— Да не снится тебе… Видишь, все пропало.
— Что пропало?
— Держава, разве не видишь?
— Откуда мне видеть, горемыке? Вижу только, что войско расползается, а почему, из-за чего?
— Эх, Ниджо, Ниджо, сдается мне, из-за того самого, что давно под твоими башмаками роет да буравит.
— Выходит, вот оно и вылезло на свет божий, — подхватил Николетина. — Смотри-ка, как оно снимает с солдат ремни, заставляет бросать винтовки, патроны. Говорил я тебе: прежде чем хоть одна винтовка выстрелит, мы уже в плену будем. Проснешься однажды утром и увидишь…
— Вижу, вижу, что тут говорить… вот оно, это самое утро, и есть.
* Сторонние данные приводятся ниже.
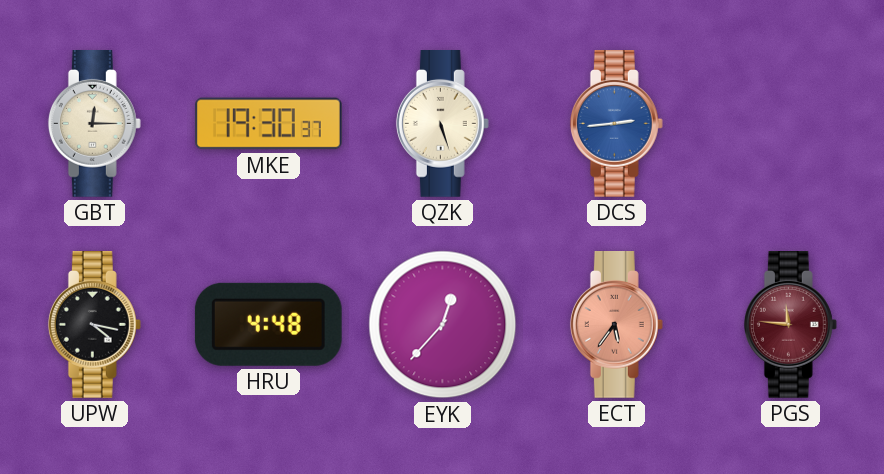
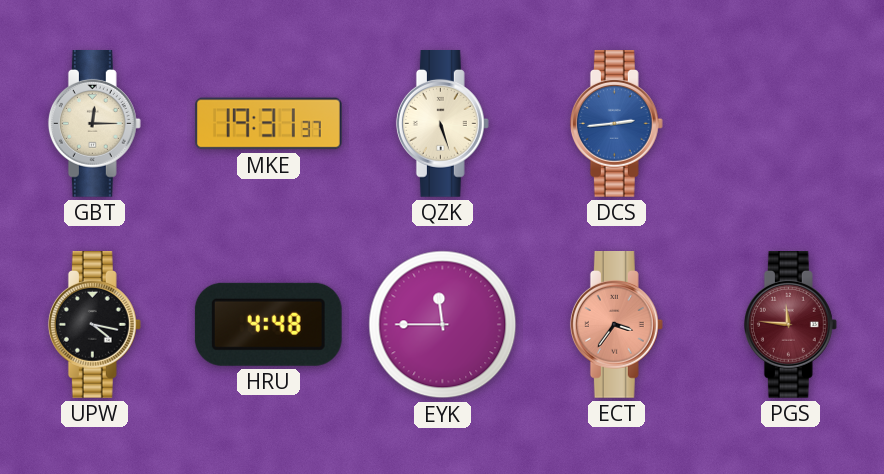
MKE: 19:30 -> 19:31
EYK: 12:37 -> 11:45
ECT: 5:36 -> 3:36
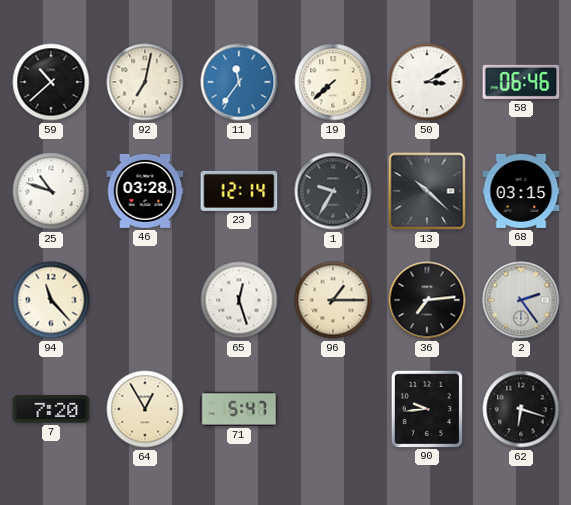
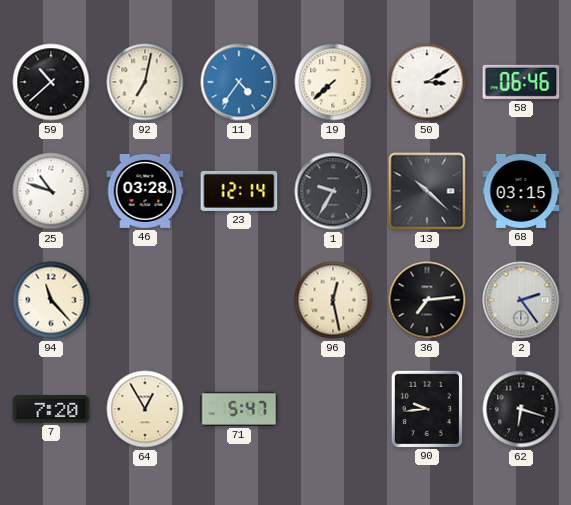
11: 11:36 -> 4:36
65: 12:27 -> none
96: 1:15 -> 12:28
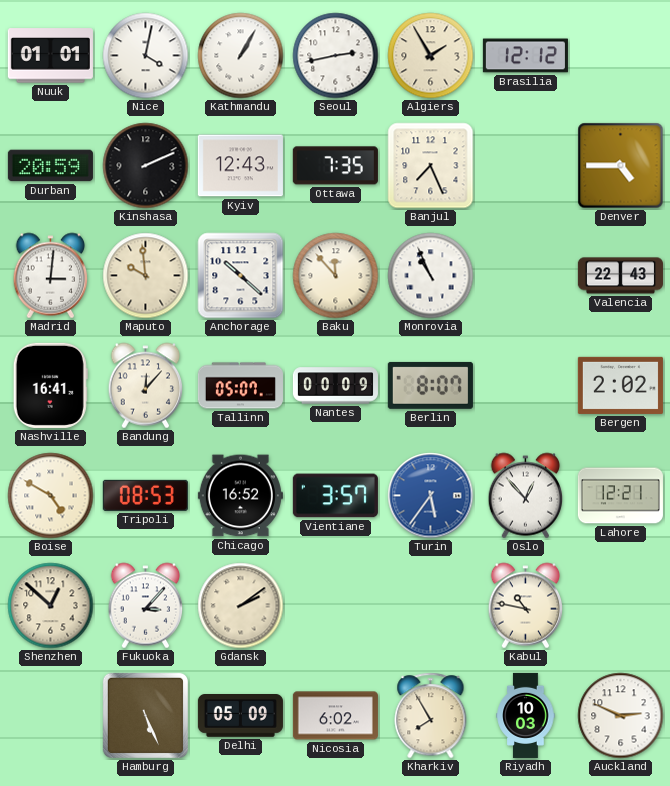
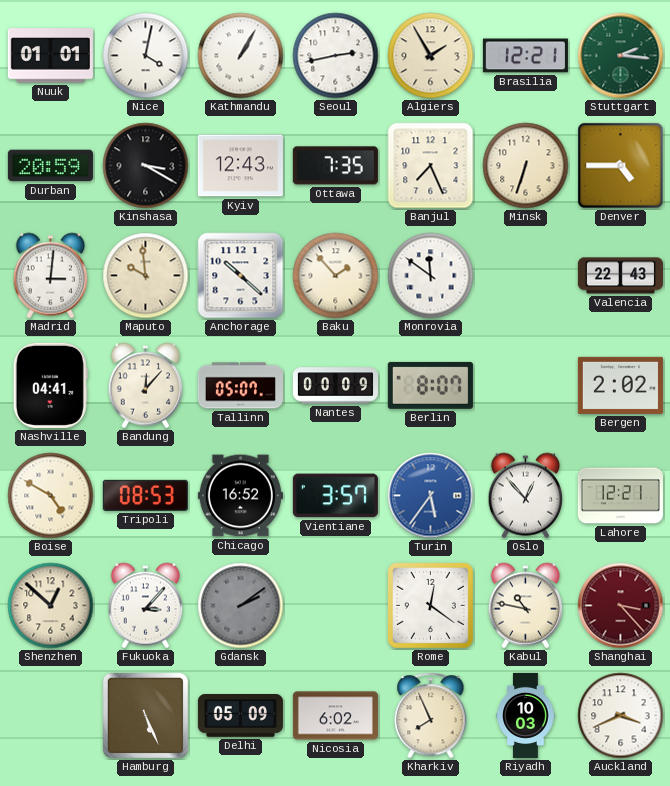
Brasilia: 12:12 -> 12:21
Stuttgart: none -> 2:16
Kinshasa: 2:11 -> 3:20
Minsk: none -> 6:33
Baku: 11:53 -> 1:53
Monrovia: 10:56 -> 11:51
Nashville: 16:41 -> 04:41
Gdansk dial: cream -> grey
Rome: none -> 12:21
Shanghai: none -> 3:23
Kharkiv: 7:55 -> 7:56
Auckland: 2:49 -> 3:41
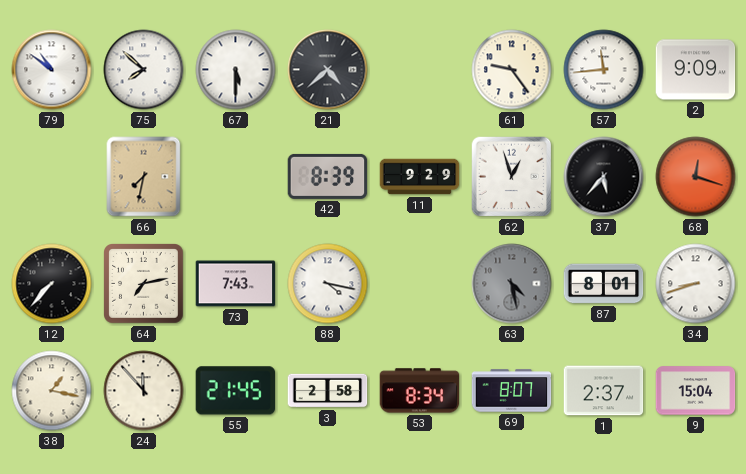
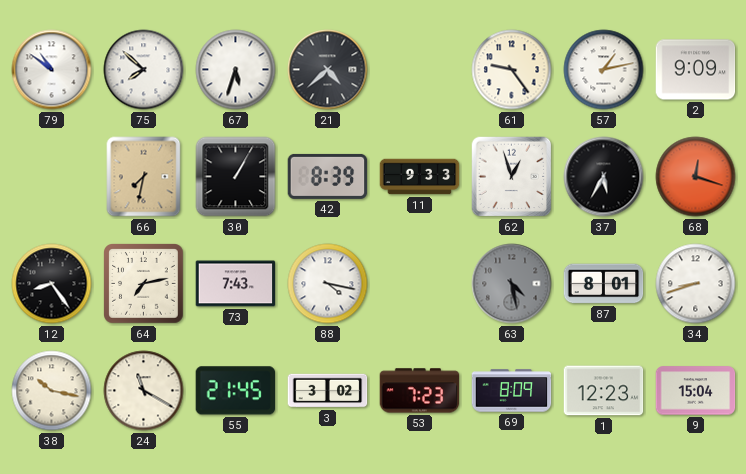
67: 5:30 -> 5:33
57: 11:44 -> 1:13
30: none -> 1:05
11: 9:29 -> 9:33
37: 5:37 -> 5:35
12: 7:37 -> 8:24
38: 1:17 -> 10:17
24: 11:53 -> 11:20
3: 2:58 -> 3:02
53: 8:34 -> 7:23
69: 8:07 -> 8:09
1: 2:37 -> 12:23
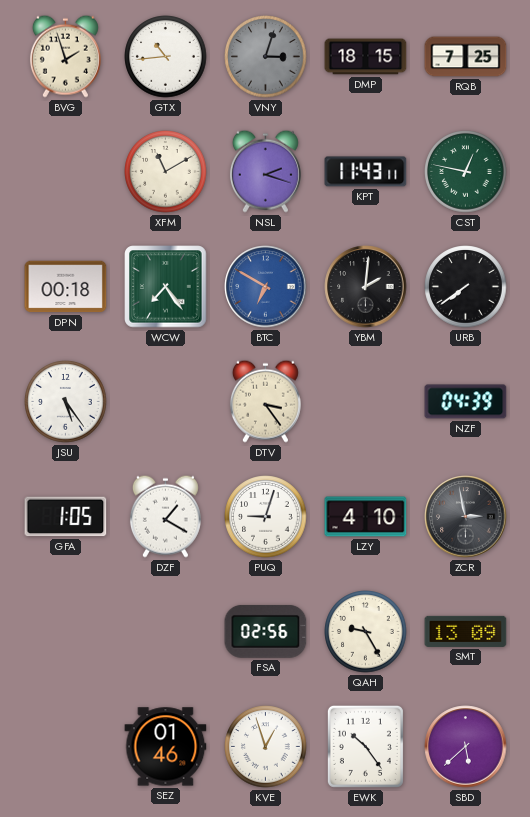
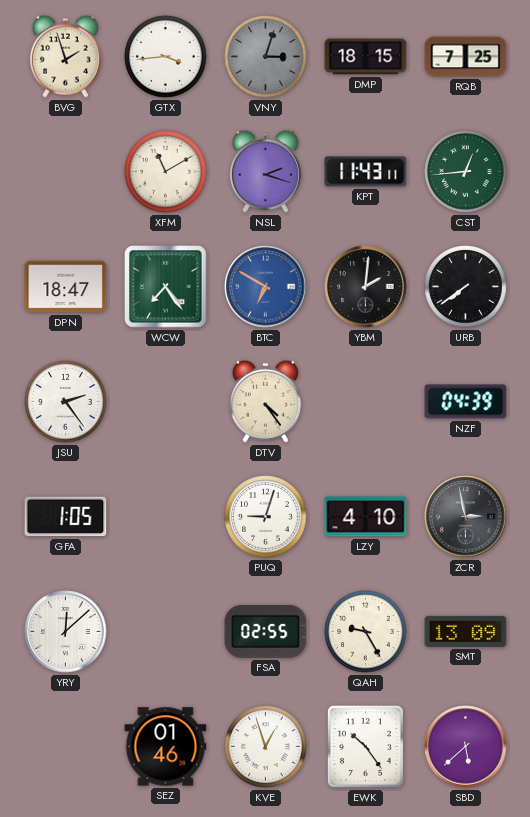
GTX: 10:44 -> 3:44
CST: 12:47 -> 12:44
DPN: 00:18 -> 18:47
JSU: 5:24 -> 2:24
DTV: 3:24 -> 4:24
DZF: 1:20 -> none
YRY: none -> 12:08
FSA: 02:56 -> 02:55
Они поднялись на оголенный гребень над хижинами, словно оттуда, с высоты, легче разобраться в том, что делается вокруг. Первое, что наверху донес до их ушей ветер, было какое-то жужжание, которое все нарастало и приближалось. Николетина несколько мгновений внимательно вслушивался, потом вдруг побледнел и пробормотал, вглядываясь в даль:
— Вот они!
— Кто, кто?
— Немцы! Неприятель! Вон, за первым поворотом на дороге!
Как будто поставленный здесь дозорным, Николетина взволнованно оглянулся, чтобы дать сигнал о появлении противника. Оглянулся и остолбенел. Позади — никого.
Последние солдаты были ужо едва различимы на далеких пастбищах, точно муравьи уползали.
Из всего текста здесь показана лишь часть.